L’équipe de campagne de Donald Trump n’a pas tardé à publier un communiqué face au déferlement de critiques, intitulé «communiqué de la campagne Trump sur les médias malhonnêtes».

Elle y affirme que le milliardaire voulait dire que le groupe très soudé de défenseurs du port d’armes empêcherait Mme Clinton d’être élue en votant massivement pour Donald Trump.

Soutien du lobby des armes 

«Cela s’appelle le pouvoir d’unifier – les supporters du second amendement sont très dynamiques et sont complètement unis, ce qui leur confère un grand pouvoir politique», a écrit Jason Miller, principal conseiller en communication de M. Trump.

Et l’ancien maire de New York Rudolph Giulani de lui venir en aide:

«Ce qu’il (Trump) voulait dire, c’est que vous avez le pouvoir de voter contre elle (Clinton)», a-t-il dit lors d’un autre meeting du candidat républicain en Caroline du Nord.

M. Trump a immédiatement trouvé le soutien du puissant lobby des armes à feu, la NRA, qui a appelé sur Twitter à soutenir le second amendement et par conséquent à voter pour Donald Trump.

Seule la Cour suprême serait à même de modifier cet amendement. L’un des neuf postes est vacant depuis la mort mi-février du juge ultra-conservateur Antonin Scalia, et la Cour est désormais divisée entre 4 progressistes et 4 conservateurs.

Il y a de fortes chances qu’il revienne au successeur de Barack Obama – dont le candidat désigné est dans les limbes devant le blocage du Sénat républicain – de nommer le nouveau juge.

C’est l’un des enjeux cruciaux de cette présidentielle. Nommés à vie, ces juges ont un pouvoir énorme sur les questions de société.

Mais l’argument de la campagne du milliardaire n’a pas vraiment convaincu, si l’on en croit la réaction sur les réseaux sociaux.

Le directeur de campagne de Hillary Clinton, Robby Mook, a lui aussi rapidement réagi, en accusant M. Trump d’utiliser un «langage dangereux».

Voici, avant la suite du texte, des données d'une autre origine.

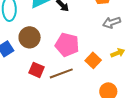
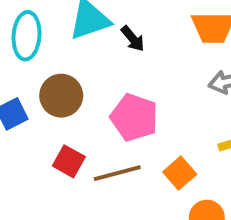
orange square: (93, 60) -> (180, 173), moved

«Une personne qui cherche à devenir président des Etats-Unis ne devrait pas lancer un appel à la violence sous quelle que forme que ce soit», a-t-il souligné. 

«Saisissants» 

Chris Murphy, sénateur démocrate du Connecticut, où 20 enfants ont été abattus dans une école par un déséquilibré armé d’un fusil-mitrailleur en 2012, s’est dit dégoûté.

«Ce n’est pas un jeu, des gens instables armés de puissantes armes à feu et une haine irrationnelle pour Hillary vous écoutent, @realDonaldTrump», a tweeté le sénateur. «Abject», a renchéri le parlementaire démocrate David Cicilline.

La réprobation s’est élevée également dans le camp républicain.

L’ex-directeur de la CIA Michael Hayden a qualifié ces propos d’«extrêmement saisissants», qui «suggèrent soit une référence de très mauvais goût à un assassinat politique et une tentative d’humour, soit un incroyable manque de sensibilité».

Il fait partie de cinquante républicains ayant exercé d’importantes fonctions dans l’appareil américain de sécurité nationale qui ont dénoncé lundi l’ignorance et l’incompétence de Donald Trump.

Dans une lettre ouverte publiée dans le New York Times, ils ont estimé que le milliardaire serait «le président le plus dangereux de l’histoire américaine».

L’influente sénatrice Susan Collins est allée dans le même sens mardi, affirmant dans le Washington Post qu’il «ne mérite» pas la Maison-Blanche et qu’elle ne le soutiendra pas.

Le Secret Service – qui assure la sécurité de hautes personnalités et notamment des deux candidats – a dit être «au courant» des commentaires de M. Trump, sans préciser s’il avait l’intention d’enquêter.